* **ACTIVITY**
Copy out, from the entries below, each line that holds the string "điện".

** DATA follows **

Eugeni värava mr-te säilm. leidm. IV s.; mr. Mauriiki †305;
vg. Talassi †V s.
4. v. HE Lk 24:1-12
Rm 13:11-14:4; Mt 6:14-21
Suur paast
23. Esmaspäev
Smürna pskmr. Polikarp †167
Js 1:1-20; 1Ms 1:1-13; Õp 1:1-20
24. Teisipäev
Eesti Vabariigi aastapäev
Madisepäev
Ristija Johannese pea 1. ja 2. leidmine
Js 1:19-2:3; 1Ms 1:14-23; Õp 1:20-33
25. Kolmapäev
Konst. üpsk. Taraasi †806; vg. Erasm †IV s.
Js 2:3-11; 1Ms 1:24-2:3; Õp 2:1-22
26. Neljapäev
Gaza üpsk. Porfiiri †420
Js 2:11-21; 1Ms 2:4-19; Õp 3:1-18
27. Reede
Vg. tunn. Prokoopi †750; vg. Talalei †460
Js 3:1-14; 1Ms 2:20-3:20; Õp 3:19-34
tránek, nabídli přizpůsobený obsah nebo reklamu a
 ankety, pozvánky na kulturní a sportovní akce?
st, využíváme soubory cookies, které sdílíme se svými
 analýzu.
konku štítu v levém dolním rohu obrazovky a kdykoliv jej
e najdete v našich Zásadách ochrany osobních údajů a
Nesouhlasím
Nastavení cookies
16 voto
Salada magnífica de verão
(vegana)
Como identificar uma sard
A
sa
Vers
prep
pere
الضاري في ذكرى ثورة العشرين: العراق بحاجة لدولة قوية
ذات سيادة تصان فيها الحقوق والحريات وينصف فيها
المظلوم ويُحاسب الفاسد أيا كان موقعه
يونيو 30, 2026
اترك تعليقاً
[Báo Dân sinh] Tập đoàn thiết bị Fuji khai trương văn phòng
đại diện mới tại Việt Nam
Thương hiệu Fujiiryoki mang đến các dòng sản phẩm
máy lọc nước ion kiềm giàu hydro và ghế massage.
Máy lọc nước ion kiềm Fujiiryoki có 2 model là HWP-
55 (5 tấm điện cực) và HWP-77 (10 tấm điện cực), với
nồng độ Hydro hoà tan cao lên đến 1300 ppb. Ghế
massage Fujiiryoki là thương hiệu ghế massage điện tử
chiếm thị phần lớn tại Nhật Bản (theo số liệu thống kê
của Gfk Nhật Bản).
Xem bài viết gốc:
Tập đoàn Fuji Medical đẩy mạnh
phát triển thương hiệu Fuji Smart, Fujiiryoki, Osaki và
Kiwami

** End of DATA **

* **RESULT OF THIS TASK**
55 (5 tấm điện cực) và HWP-77 (10 tấm điện cực), với
massage Fujiiryoki là thương hiệu ghế massage điện tử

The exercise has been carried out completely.